Gehrke did not allow himself to be dissuaded from this question by the fact that the witness repeated the assertion that the military armament and the presence of weapons of mass destruction serve exclusively to avoid war, so that the soldiers of the Bundeswehr could absolutely not be potential murderers. The judge insisted on answering his question, the witness, according to Hofferbert, had literally stammered. “Obviously irritated by the persistence of the court, he finally declared that he would step down in such a case.” There was a lot of laughter in the audience.

After a total of five different judgments by the district court, regional court and higher regional court, the legal dispute ended in 1992 with a suspension due to minor guilt. In parallel proceedings, the Federal Constitutional Court had meanwhile qualified the Tucholsky words as covered by freedom of expression.

Heinrich Gehrke was severely threatened after the trial. Michael Hofferbert, the office was burned down. Michael Hofferbert sees one reason for the bitterness with which people argued about what to say at the time in an almost collective stance of repressing a society traumatized by the horrors of the war. “This attitude of repressing was the highly taboo life lie in matters of military violence in post-war Germany for decades,” said Hofferbert.
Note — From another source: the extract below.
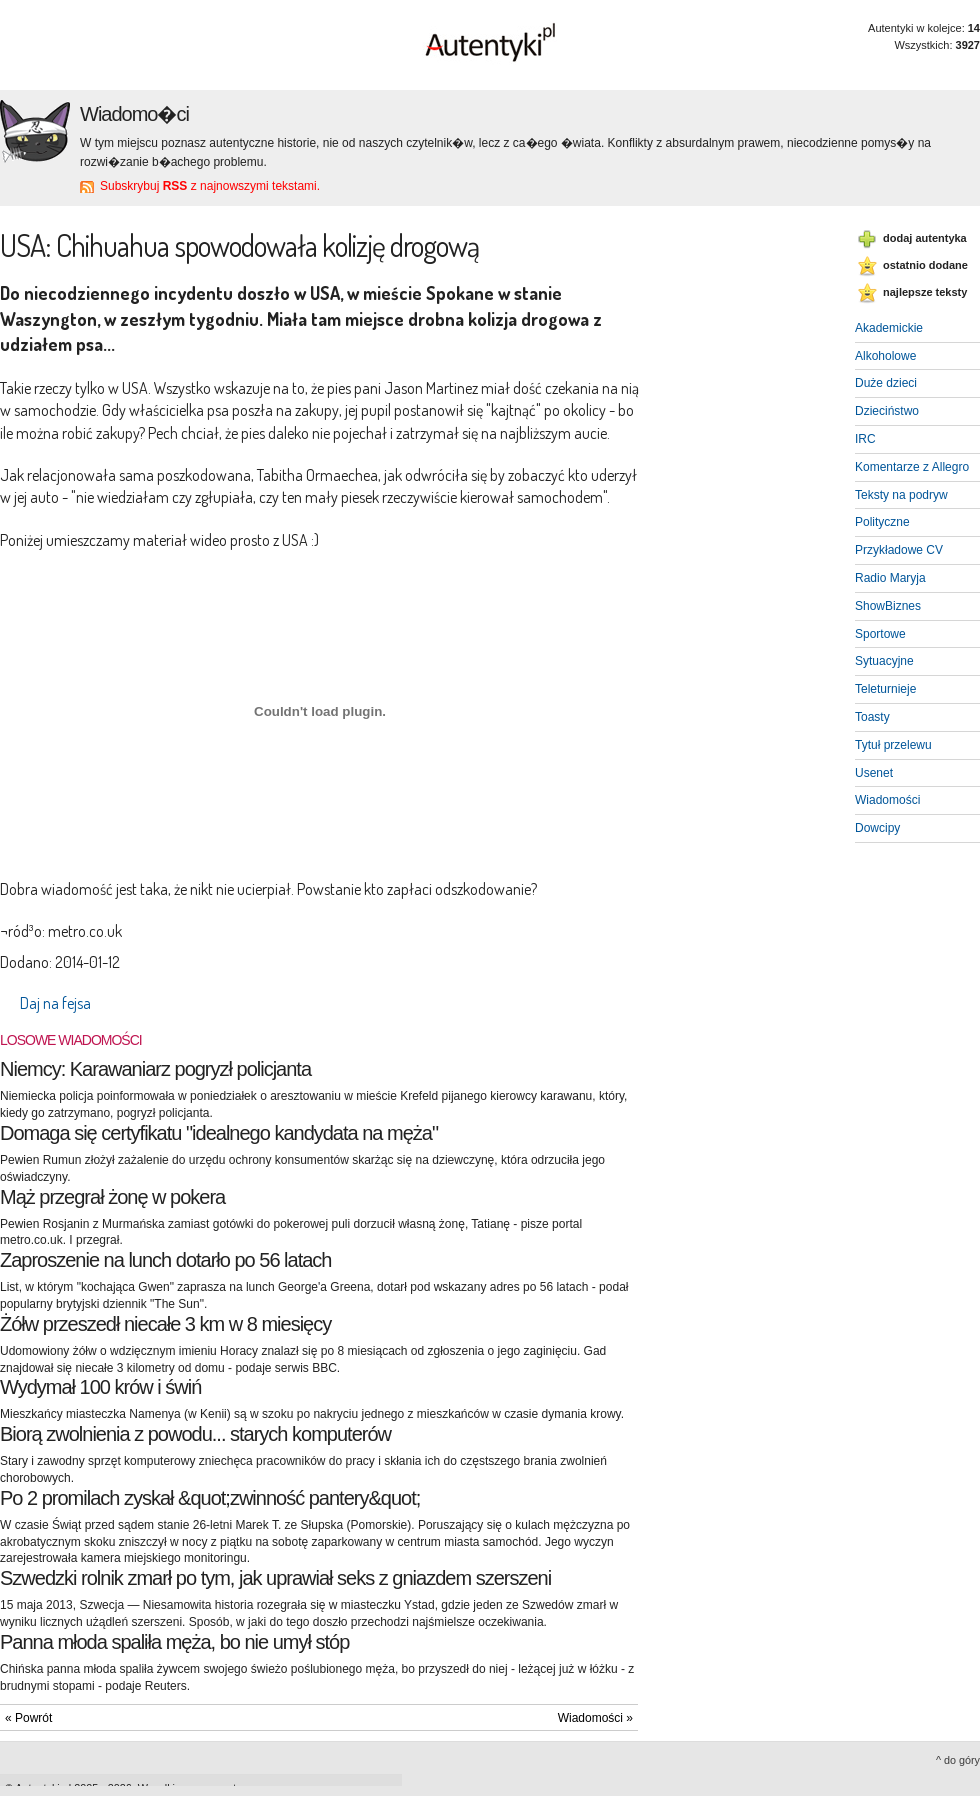 The image size is (980, 1796). I want to click on Wydymał 100 krów i świń, so click(100, 1387).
Even today there is still no serenity in this matter. The sentence “soldiers are murderers”, says the Protestant military bishop Bernhard Felmberg, would mean that Bundeswehr soldiers “would very well refer to themselves. They would feel offended in their professional identity and honor.” He could understand this well. Even if Bundeswehr soldiers would have to use violence as an extreme means: “That is why the soldiers of the Bundeswehr are not murderers – neither in the legal sense nor in terms of their mandate or their intention,” said Felmberg.